I do wonder, regardless of the aperture and whether it's IS or not, if they'll simply start stripping back things like weather sealing and the thicker, white-painted shells from these zooms and longer primes. The way I hear it from stores and magazine writers around here, things like the Fuji 50-140 and the Sigma and Tamron 70-200—all lighter, cheaper and black plastic—have shot up in sales, as people move toward smaller cameras and generally don't value camera equipment as highly. (E.g. Only making around £40 profit on every £1000 body sold because the market won't support the larger margins of ten years ago.)
So it wouldn't surprise me if Canon went that way. Maybe scrap the non-IS versions and have the f/2.8L IS II at the high end of the price range, an f/4L IS II for the mid price and a black, non-L 70-200 f/4 or f/4-5.6 for the lower price range. As it is, Canon has _four_ white, 'L' 70-200 zooms, two of which come in at pretty much the same price point. Pairing those middle two down into a fresh f/4 IS and replacing the lowest model with a non-L would make a lot of sense with the current market.


----------



## jd7 (Sep 28, 2015)

If the rumour didn't specifically say L I would have guessed 70-200 STM (maybe 3.5-5.6) to team up with the 24-105 STM. If it's an L lens though, my guess is 70-200 f/4L IS II to update the IS and reduce weight a little. Wonder if they'd even consider some sort of extending design so it can be made relatively short to pack in your bag? I suppose that might suggest 70-200 DO.

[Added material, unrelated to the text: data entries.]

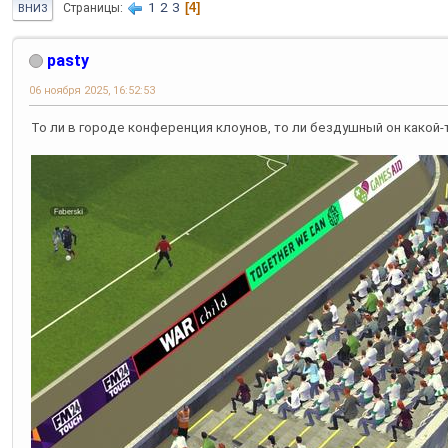
1
2
3
4
Страницы
ВНИЗ
pasty
06 ноября 2025, 16:52:53
То ли в городе конференция клоунов, то ли бездушный он какой-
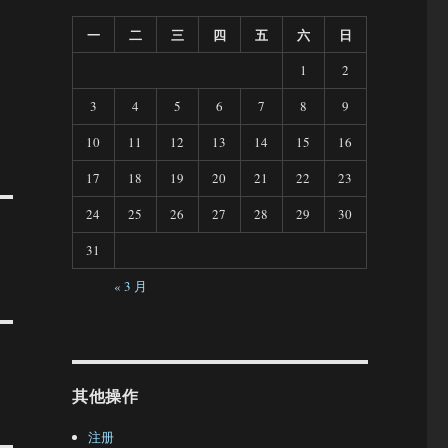
一
二
三
四
五
六
日
1
2
3
4
5
6
7
8
9
10
11
12
13
14
15
16
17
18
19
20
21
22
23
24
25
26
27
28
29
30
31
« 3 月
其他操作
注册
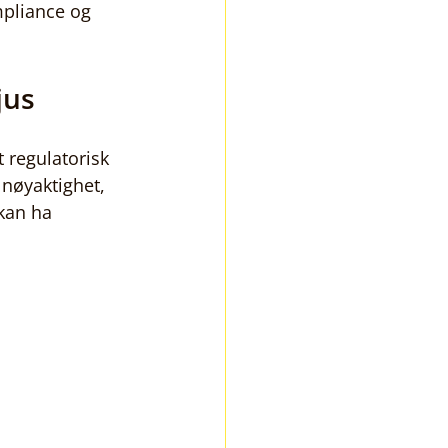
mpliance og 
jus
 regulatorisk 
 nøyaktighet, 
kan ha 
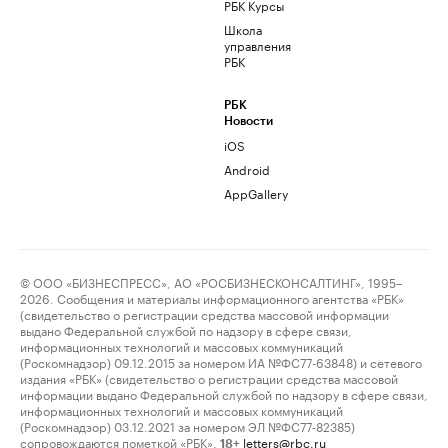
РБК Курсы
Школа
управления
РБК
РБК
Новости
iOS
Android
AppGallery
© ООО «БИЗНЕСПРЕСС», АО «РОСБИЗНЕСКОНСАЛТИНГ», 1995–
2026. Сообщения и материалы информационного агентства «РБК»
(свидетельство о регистрации средства массовой информации
выдано Федеральной службой по надзору в сфере связи,
информационных технологий и массовых коммуникаций
(Роскомнадзор) 09.12.2015 за номером ИА №ФС77-63848) и сетевого
издания «РБК» (свидетельство о регистрации средства массовой
информации выдано Федеральной службой по надзору в сфере связи,
информационных технологий и массовых коммуникаций
(Роскомнадзор) 03.12.2021 за номером ЭЛ №ФС77-82385)
сопровождаются пометкой «РБК».
letters@rbc.ru
18+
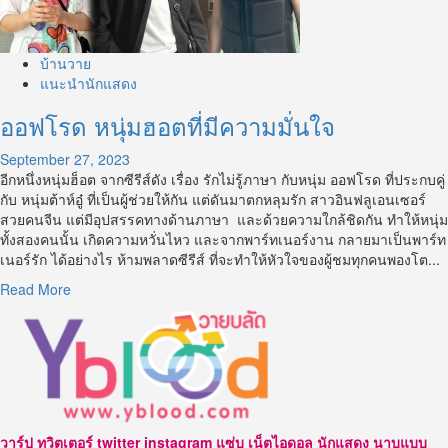
บ้านวาย
แนะนำนักแสดง
ออฟโรด หนุ่มฮอตที่มีความมั่นใจ
September 27, 2023
อีกหนึ่งหนุ่มฮ็อต จากซีรีส์ดัง เรื่อง รักไม่รู้ภาษา กับหนุ่ม ออฟโรด ที่ประกบคู่
กับ หนุ่มต้าห์อู๋ ที่เป็นผู้ช่วยให้กัน แต่ดันมาตกหลุมรัก สาวอินฟลูเอนเซอร์
สวยคนจีน แต่มีอุปสรรคทางด้านภาษา และด้วยความใกล้ชิดกัน ทำให้หนุ่ม
ทั้งสองคนนั้น เกิดความหวั่นไหว และจากพาร์ทเนอร์งาน กลายมาเป็นพาร์ท
เนอร์รัก ได้อย่างไร ห้ามพลาดซีรีส์ ที่จะทำให้หัวใจของผู้ชมทุกคนพองโต...
Read
Read More
more
about
ออฟ
โรด
หนุ่ม
ฮอต
ที่
วาร์ป ทวิตเตอร์ twitter instagram แซ่บ เน็ตไอดอล นักแสดง นาบแบบ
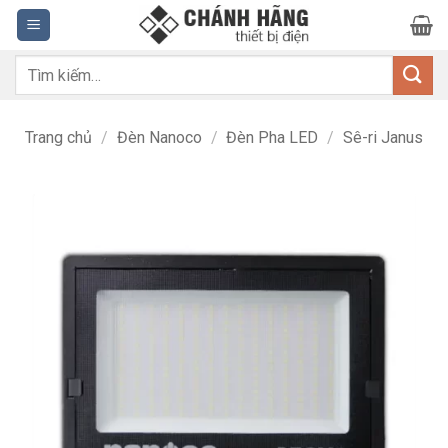
Bỏ
qua
nội
Tìm
dung
kiếm:
Trang chủ
/
Đèn Nanoco
/
Đèn Pha LED
/
Sê-ri Janus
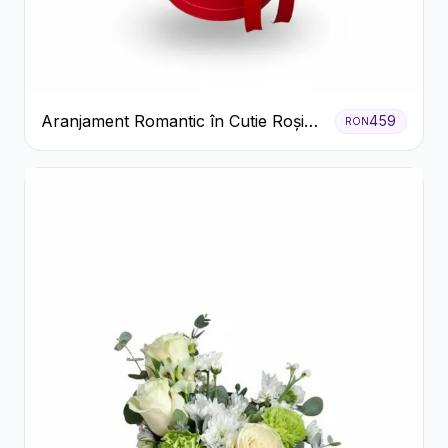
Aranjament Romantic în Cutie Roșie
459
RON
cu Trandafiri și Crizanteme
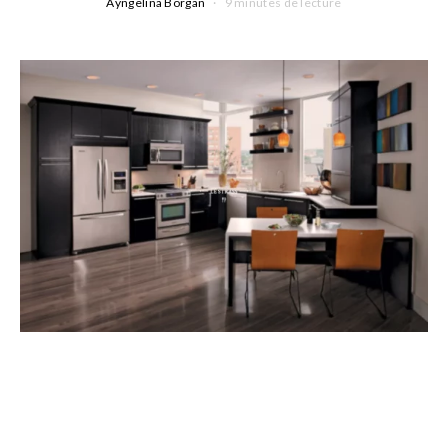
Ayngelina Borgan
9 minutes de lecture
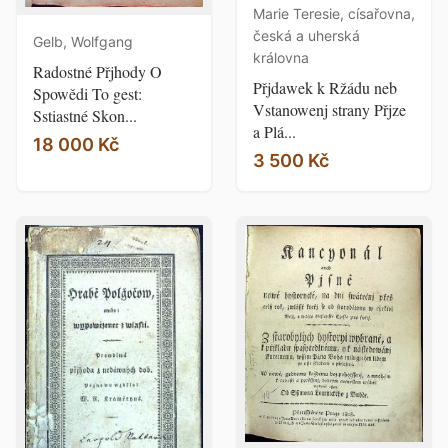
Marie Teresie, císařovna,
česká a uherská
Gelb, Wolfgang
královna
Radostné Přjhody O
Přjdawek k Ržádu neb
Spowědi To gest:
Vstanowenj strany Přjze
Sstiastné Skon...
a Plá...
18 000 Kč
3 500 Kč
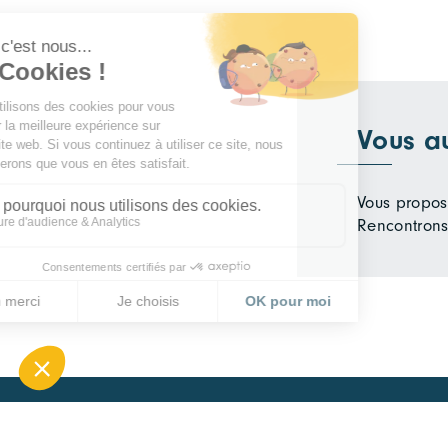
Vous a
Vous propose
Rencontrons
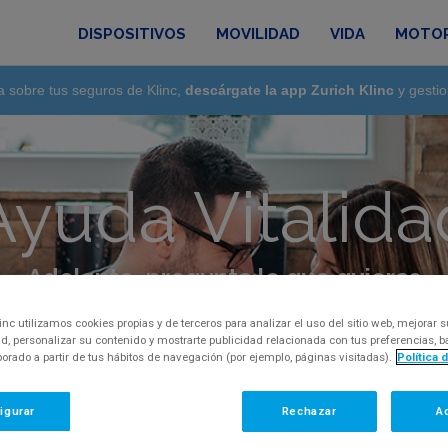
DISPOSITIVOS
MOVILIDAD
VIDA
MOTO
a sobre tus seguros de Klinc,
descárgate la app Zurich Klinc
y gestio
Ayuda Vitalida
Adelante, pregunta lo que quieras
amos toda la información sobre el seguro de vita
inc utilizamos cookies propias y de terceros para analizar el uso del sitio web, mejorar s
d, personalizar su contenido y mostrarte publicidad relacionada con tus preferencias,
aborado a partir de tus hábitos de navegación (por ejemplo, páginas visitadas).
Política 
igurar
Rechazar
A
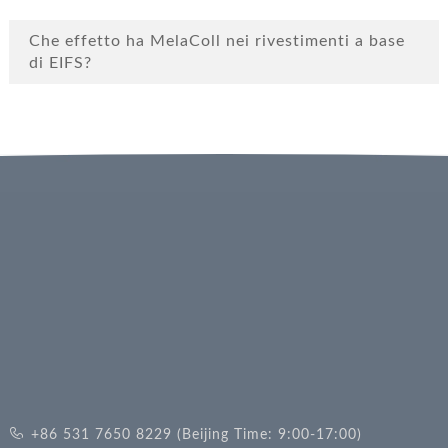
Che effetto ha MelaColl nei rivestimenti a base
di EIFS?
+86 531 7650 8229 (Beijing Time: 9:00-17:00)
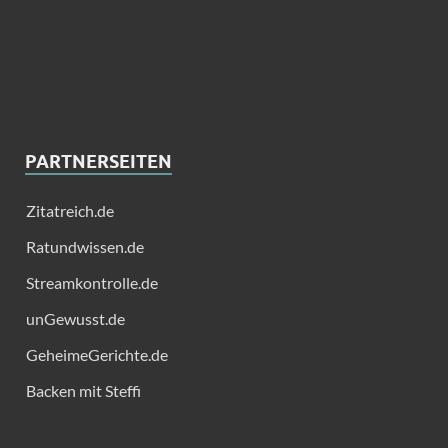
PARTNERSEITEN
Zitatreich.de
Ratundwissen.de
Streamkontrolle.de
unGewusst.de
GeheimeGerichte.de
Backen mit Steffi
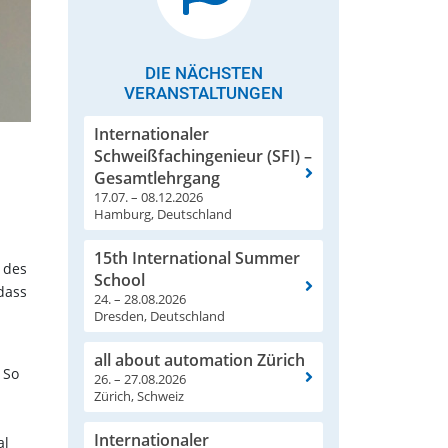
DIE NÄCHSTEN
VERANSTALTUNGEN
Internationaler
Schweißfachingenieur (SFI) –
Gesamtlehrgang
17.07. – 08.12.2026
Hamburg, Deutschland
15th International Summer
 des
School
 dass
24. – 28.08.2026
Dresden, Deutschland
all about automation Zürich
 So
26. – 27.08.2026
Zürich, Schweiz
Internationaler
al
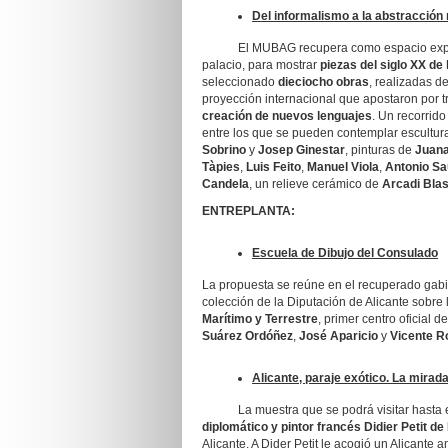
Del informalismo a la abstracción
El MUBAG recupera como espacio expositivo
palacio, para mostrar
piezas del siglo XX de 
seleccionado
dieciocho obras
, realizadas d
proyección internacional que apostaron por t
creación de nuevos lenguajes
. Un recorrido
entre los que se pueden contemplar escultu
Sobrino
y
Josep Ginestar
, pinturas de
Juana
Tàpies
,
Luis Feito
,
Manuel Viola
,
Antonio Sa
Candela
, un relieve cerámico de
Arcadi Bla
ENTREPLANTA:
Escuela de Dibujo del Consulado
La propuesta se reúne en el recuperado gabin
colección de la Diputación de Alicante sobre l
Marítimo y Terrestre
, primer centro oficial 
Suárez Ordóñez
,
José Aparicio
y
Vicente R
Alicante, paraje exótico. La mirada
La muestra que se podrá visitar hasta e
diplomático y pintor francés
Didier Petit
de 
Alicante. A Dider Petit le acogió un Alicante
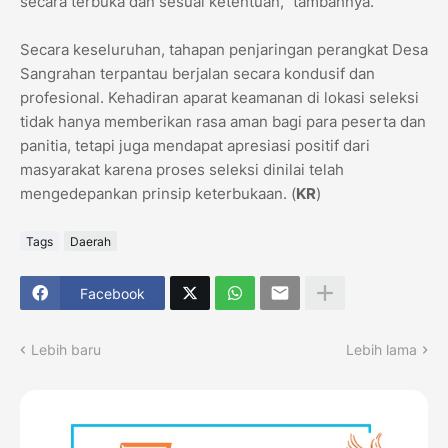
secara terbuka dan sesuai ketentuan," tambahnya.
​Secara keseluruhan, tahapan penjaringan perangkat Desa
Sangrahan terpantau berjalan secara kondusif dan
profesional. Kehadiran aparat keamanan di lokasi seleksi
tidak hanya memberikan rasa aman bagi para peserta dan
panitia, tetapi juga mendapat apresiasi positif dari
masyarakat karena proses seleksi dinilai telah
mengedepankan prinsip keterbukaan. (
KR
)
Tags
Daerah
Facebook
Lebih baru
Lebih lama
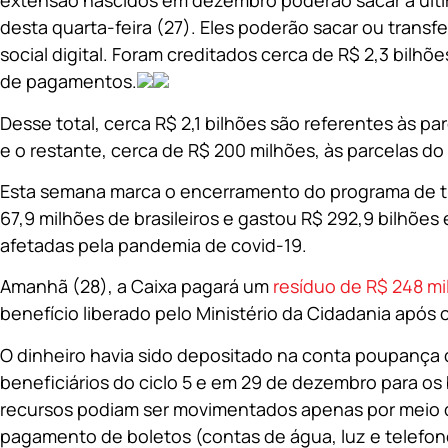
extensão nascidos em dezembro poderão sacar a últim
desta quarta-feira (27). Eles poderão sacar ou transf
social digital. Foram creditados cerca de R$ 2,3 bilhõe
de pagamentos.
Desse total, cerca R$ 2,1 bilhões são referentes às p
e o restante, cerca de R$ 200 milhões, às parcelas do
Esta semana marca o encerramento do programa de t
67,9 milhões de brasileiros e gastou R$ 292,9 bilhões 
afetadas pela pandemia de covid-19.
Amanhã (28), a Caixa pagará um
resíduo de R$ 248 m
benefício liberado pelo Ministério da Cidadania após
O dinheiro havia sido depositado na conta poupança 
beneficiários do ciclo 5 e em 29 de dezembro para os b
recursos podiam ser movimentados apenas por meio d
pagamento de boletos (contas de água, luz e telefone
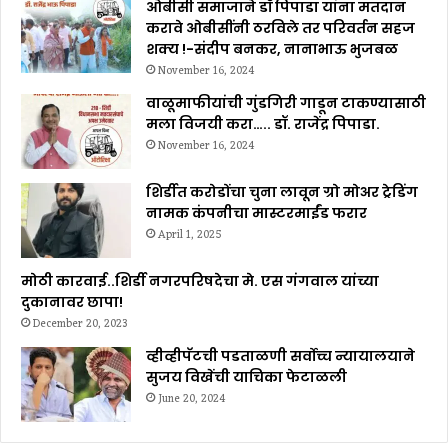
ओबीसी समाजाने डॉ पिपाडा यांना मतदान
करावे ओबीसींनी ठरविले तर परिवर्तन सहज
शक्य !-संदीप बनकर, नानाभाऊ भुजबळ
November 16, 2024
वाळूमाफीयांची गुंडगिरी गाडून टाकण्यासाठी
मला विजयी करा….. डॉ. राजेंद्र पिपाडा.
November 16, 2024
शिर्डीत करोडोंचा चुना लावून ग्रो मोअर ट्रेडिंग
नामक कंपनीचा मास्टरमाईंड फरार
April 1, 2025
मोठी कारवाई..शिर्डी नगरपरिषदेचा मे. एस गंगवाल यांच्या
दुकानावर छापा!
December 20, 2023
व्हीव्हीपॅटची पडताळणी सर्वोच्च न्यायालयाने
सुजय विखेंची याचिका फेटाळली
June 20, 2024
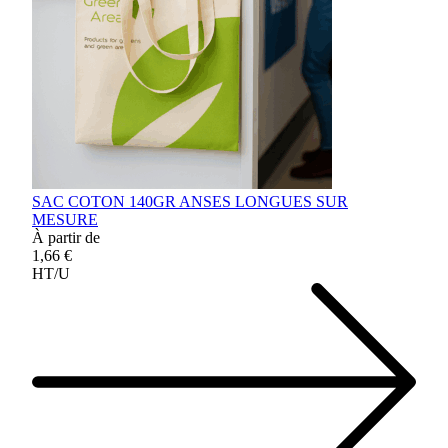
SAC COTON 140GR ANSES LONGUES SUR
MESURE
À partir de
1,66 €
HT/U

If it's an update to the 2.8 IS II, it will be very interesting to see what they have up their sleeve for it!

Perhaps the rumoured new 70-300 is the partner lens for the 24-105 STM (although there has been no update on that rumour for a while now). I figure the 24-105 STM will get a partner one of these days.


----------



## HaroldC3 (Sep 28, 2015)

I'd like them to switch up the focal length a little bit. How bout a 50-200mm f4L IS?


----------



## Mac Duderson (Sep 29, 2015)

Canon EF 70-200mm f/3.5 L IS BR Macro Zoom - $2299.95usd.


----------



## unfocused (Sep 29, 2015)

unfocused said:


> Since I just ordered a 70-200 f2.8 II I'm guessing that's the lens they will replace.



All kidding aside, I would not be in the least surprised to see a 70-200 mm "L" III. 

This is a foundation lens for Canon and I'm sure they want it to remain the best 70-200 available.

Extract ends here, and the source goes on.